Once you enter the event interface, click Start Preview to view the incoming stream. Note that EasyLive spins up a separate Amazon Web Service (AWS) for each event, which can take up to 5 minutes. If you press Start Preview too soon, you’ll get a message that a server isn’t available. Wait a bit and then try again.
Figure 3 shows the event interface, with the preview window on the upper left. The user interface for the video window is controlled by the Event’s Interface dropdown list shown on the upper right in Figure 3. If you’re running a sporting event, you can choose a scoreboard that you can feed through various scoreboard services, such as Bodet, or you can update the scoreboard manually. All scoreboard connections require some custom programming to the EasyLive API, but it’s free for all the larger services.
Choose the display model by clicking the Displays tab in the main interface, which takes you to the screen shown in Figure 4. Here you’ll load and configure the various elements of your screen, including the long placeholder text and lower third title, and the Streaming Learning Center logo on the upper right. As you can see, you can choose options such as color, size, font family, and the like, with placement via controls or by clicking and dragging the design elements directly in the preview window. You’ll customize the text itself, and enable and disable the display, in the Title column on the lower left of Figure 3. This makes it simple to change titles if you have multiple speakers, or to change other text descriptors. Alternately, you can control the graphics programmatically using the API.

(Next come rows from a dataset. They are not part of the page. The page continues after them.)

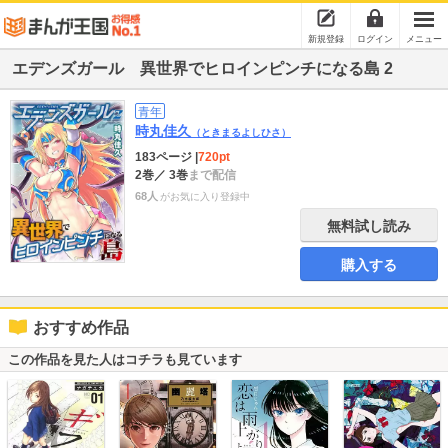
新規登録
ログイン
メニュー
エデンズガール 異世界でヒロインピンチになる島 2
青年
時丸佳久
（ときまるよしひさ）
183ページ
|
720pt
2巻
／ 3巻
まで配信
68人
がお気に入り登録中
無料試し読み
購入する
おすすめ作品
この作品を見た人はコチラも見ています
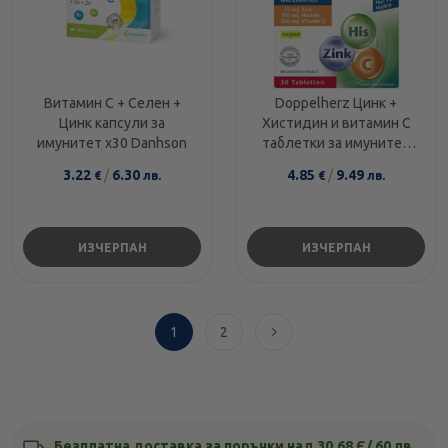
Витамин С + Селен +
Doppelherz Цинк +
Цинк капсули за
Хистидин и витамин С
имунитет х30 Danhson
таблетки за имунитет
х30
3.22
/
6.30
4.85
/
9.49
€
лв.
€
лв.
ИЗЧЕРПАН
ИЗЧЕРПАН
1
2
Безплатна доставка за поръчки над 30,68 Є/ 60 лв.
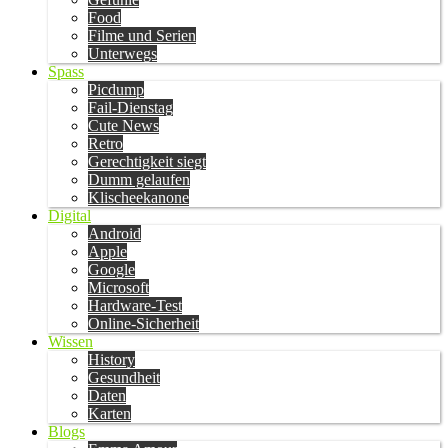
Food
Filme und Serien
Unterwegs
Spass
Picdump
Fail-Dienstag
Cute News
Retro
Gerechtigkeit siegt
Dumm gelaufen
Klischeekanone
Digital
Android
Apple
Google
Microsoft
Hardware-Test
Online-Sicherheit
Wissen
History
Gesundheit
Daten
Karten
Blogs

Figure 4. Composing the video window
Note that EasyLive’s Twitter output is limited to tweets from one Twitter account. This allows you to easily capture tweets from a speaker, or a speaker’s company, but not reactions to the subject matter. Most other Twitter capture features let you capture one or more hashtags, which lets viewers interact with the stream. EasyLive initially avoided this approach out of concern that Twitter wasn’t moderated, but it will add hashtag support in a future release.

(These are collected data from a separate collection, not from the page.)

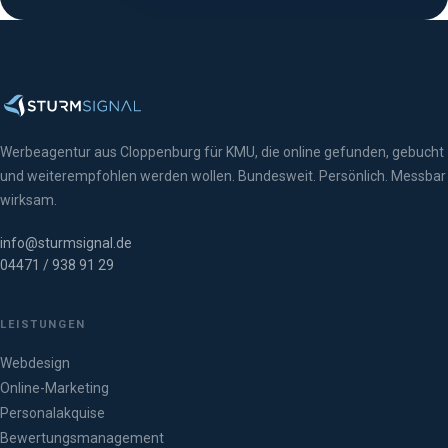
Werbeagentur aus Cloppenburg für KMU, die online gefunden, gebucht
und weiterempfohlen werden wollen. Bundesweit. Persönlich. Messbar
wirksam.
info@sturmsignal.de
04471 / 938 91 29
LEISTUNGEN
Webdesign
Online-Marketing
Personalakquise
Bewertungsmanagement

On the bottom right of Figure 3 are animations (actually videos or still images) that you can drop into the live feed. They can be either fullscreen or pictureinpicture. These videos can be VOD content, though there is a 100MB per-video upload limit and a total upload limit of 100MB for up to 10 videos. You can use these for advertisements. Because the videos are added directly into the stream, instead of being called from an ad server, ad blockers can’t block them.